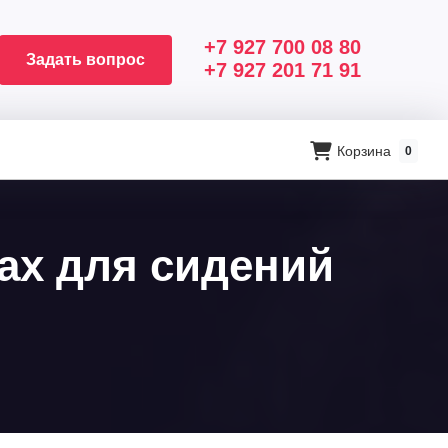
+7 927 700 08 80
Задать вопрос
+7 927 201 71 91
Корзина
0
лах для сидений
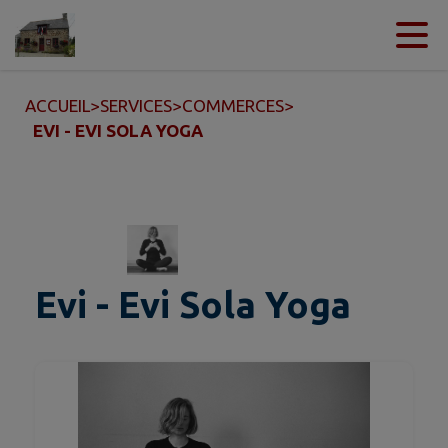
Contenu
Menu
Recherche
Pied de page
ACCUEIL
>
SERVICES
>
COMMERCES
>
EVI - EVI SOLA YOGA
Evi - Evi Sola Yoga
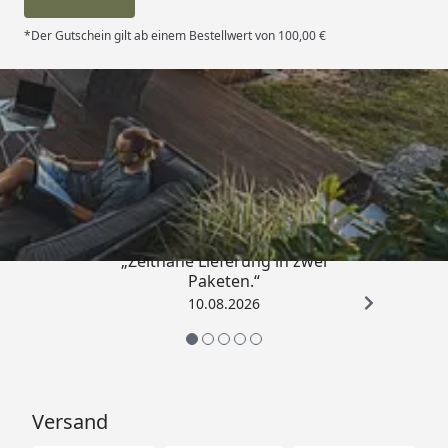
*Der Gutschein gilt ab einem Bestellwert von 100,00 €
Trusted Shops
4,81
/ 5
„Zeitnahe Lieferung in zwei
Paketen.“
10.08.2026
Versand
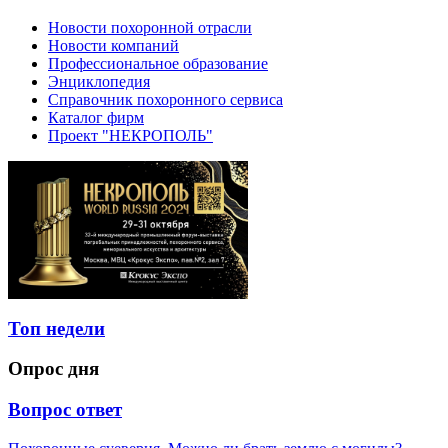
Новости похоронной отрасли
Новости компаний
Профессиональное образование
Энциклопедия
Справочник похоронного сервиса
Каталог фирм
Проект "НЕКРОПОЛЬ"
Топ недели
Опрос дня
Вопрос ответ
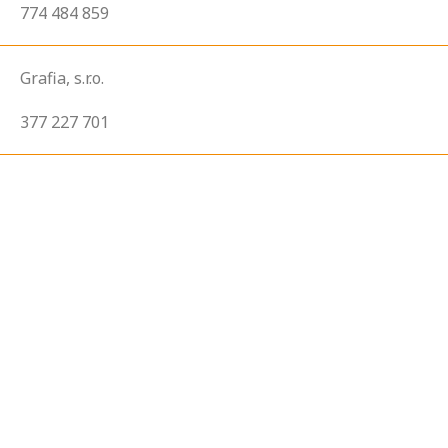
774 484 859
Grafia, s.r.o.
377 227 701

===============

Please return, without any change, the lines from the line containing "Новости похоронной отрасли" through the last line of the entries, dropping the pictures.

Новости похоронной отрасли
Новости компаний
Профессиональное образование
Энциклопедия
Справочник похоронного сервиса
Каталог фирм
Проект "НЕКРОПОЛЬ"
Топ недели
Опрос дня
Вопрос ответ
774 484 859
Grafia, s.r.o.
377 227 701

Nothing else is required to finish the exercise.